ETL: DataSurge & BulkSurge

High-performance bulk loading for any database. Both classes wrap a configured Table and handle batching, progress tracking, and database-specific optimisations automatically.

DataSurge

The problem: Processing thousands or millions of records row-by-row is painfully slow. You need batching, but implementing it correctly is complex.

The solution: DataSurge handles batching, error tracking, and optimal merge strategies automatically. It’s built for high-volume data processing.

DBTK will automatically:

Check that all key columns are included in the data source and throw an exception if any are missing.
Check that non-key columns are included in the data source.

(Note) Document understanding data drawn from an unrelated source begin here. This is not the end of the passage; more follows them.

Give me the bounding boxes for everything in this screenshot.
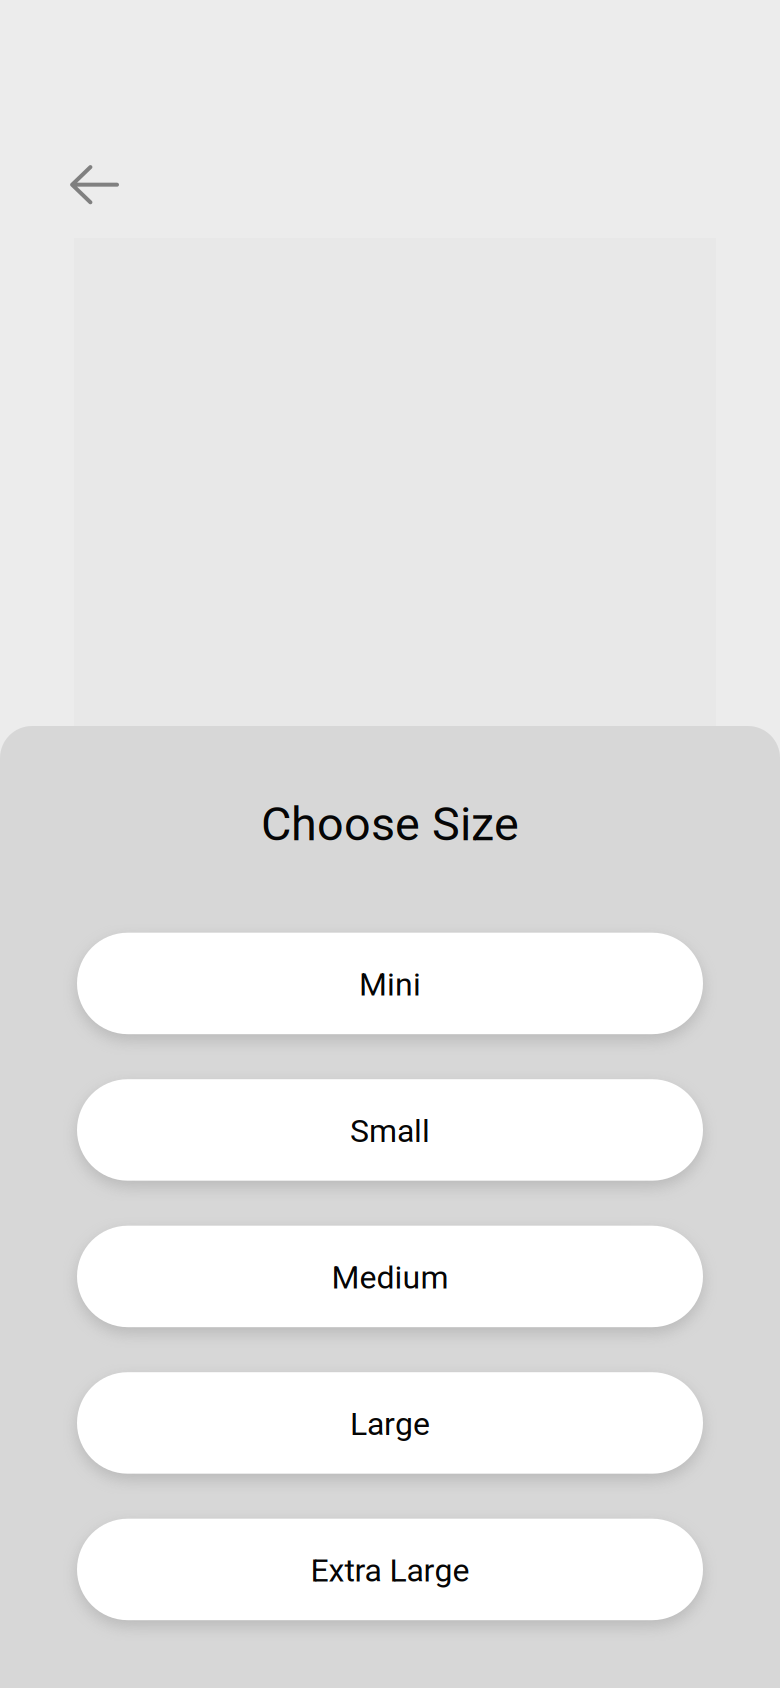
button[interactable]: Mini: [77, 933, 703, 1034]
staticText: Choose Size: [261, 797, 519, 852]
staticText: Mini: [359, 966, 421, 1003]
staticText: Medium: [332, 1259, 448, 1296]
button[interactable]: Medium: [77, 1226, 703, 1327]
staticText: Small: [350, 1112, 430, 1150]
button[interactable]: Back: [70, 165, 119, 204]
staticText: Large: [350, 1405, 430, 1443]
button[interactable]: Small: [77, 1079, 703, 1181]
staticText: Extra Large: [310, 1552, 470, 1589]
button[interactable]: Large: [77, 1372, 703, 1474]
button[interactable]: Extra Large: [77, 1519, 703, 1620]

If missing, log warnings and set the columns as ‘no_update’ to prevent database values from being nulled out by a misconfigured file.
Check that all required columns are populated.
Display progress tracker when processing large inputs.
Keep track of how many records were read, processed, skipped, along with elapsed time.
Keep track of metadata about why records where skipped (which missing columns) and line number for the first 20 skipped records to aid in troubleshooting.
Log information about the run.

from dbtk.etl import DataSurge

# Define table configuration
recruit_table = dbtk.etl.Table('fire_nation_soldiers', columns_config, cursor)

# Create DataSurge instance for bulk operations
bulk_writer = DataSurge(recruit_table, batch_size=2000)

# Bulk insert with batching
with dbtk.readers.get_reader('massive_conscript_list.csv') as reader:
    errors = bulk_writer.insert(reader)
    print(f"Inserted {recruit_table.counts['insert']} records with {errors} errors")

# Bulk merge (upsert) operations
with dbtk.readers.get_reader('soldier_updates.csv') as reader:
    errors = bulk_writer.merge(reader)

Performance impact: DataSurge can be 10-100x faster than row-by-row operations, depending on your database and network latency.

Pass Through Mode

DataSurge and BulkSurge both support pass_through mode. Pass through mode uses the data directly from the reader or cursor.

Fastest possible execution, in a running-with-scissors kind of way
Source data must exactly match column order and count
No transforms or parameter reordering will be done
No columns with db_expr are allowed
DataSurge only supports INSERT operations
Great for copying from database to database

import dbtk

source_cursor = dbtk.connect('prod_db').cursor()
target_cursor = dbtk.connect('report_db').cursor()

source_cursor.execute('SELECT * FROM fire_nation_soldiers')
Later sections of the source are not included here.